In the week Woolworths closed its doors for the last time, the discounters have been tipped to be the main beneficiaries of empty property and land in 2009, according to analysts from property consultants King Sturge.

High-street retail space available for "grave dance" lease and purchase, along with landlords keen to rent out land to avoid the Government's new "empty rates", would benefit discounters who were now prepared to be more flexible with store formats, according to King Sturge predictions.

Aldi, Lidl and Netto, said partner Charles Miller, were looking at finding 150 retail outlets between them in 2009, and would look outside their usual 15-20,000 sq ft store formats. "The model they've brought across from Germany, the edge-of-town store, is changing," he said.

"They are coming back into the town centres. The discounters will be a lot more fleet of foot. They will take advantage."

Industrial agency partner David Brooks said that King Sturge had also noticed "very large requirements" from the discounters for distribution centres.

"Netto bought a 500,000 sq ft site in Manchester four years ago, and it is putting it on the market because it's not big enough."

The discounters would also snap up land from landlords concerned about empty land taxes, said Miller. "Retailers will be able to negotiate hard on price," he added.
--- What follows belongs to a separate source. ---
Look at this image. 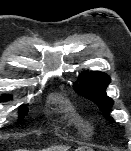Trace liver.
Here are the masks:
<instances>
[{"instance_id":"1","label":"liver","mask_w":131,"mask_h":151,"mask_svg":"<svg viewBox=\"0 0 131 151\" xmlns=\"http://www.w3.org/2000/svg\"><path fill=\"white\" fill-rule=\"evenodd\" d=\"M68 147H52L48 151H67Z\"/></svg>"}]
</instances>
However, other retailers, including the big four supermarkets, would be more selective until they were certain of planning approval, said Miller.

But partner Philip Robin said councils would take a more pragmatic approach to granting permission, offering flexibility because they wanted developments to provide jobs.

Retail space openings in the high street could also be snapped up by foreign retailers who were looking to make their first move into the United Kingdom, Miller added, despite the worsening ­market conditions because of the weakness of sterling.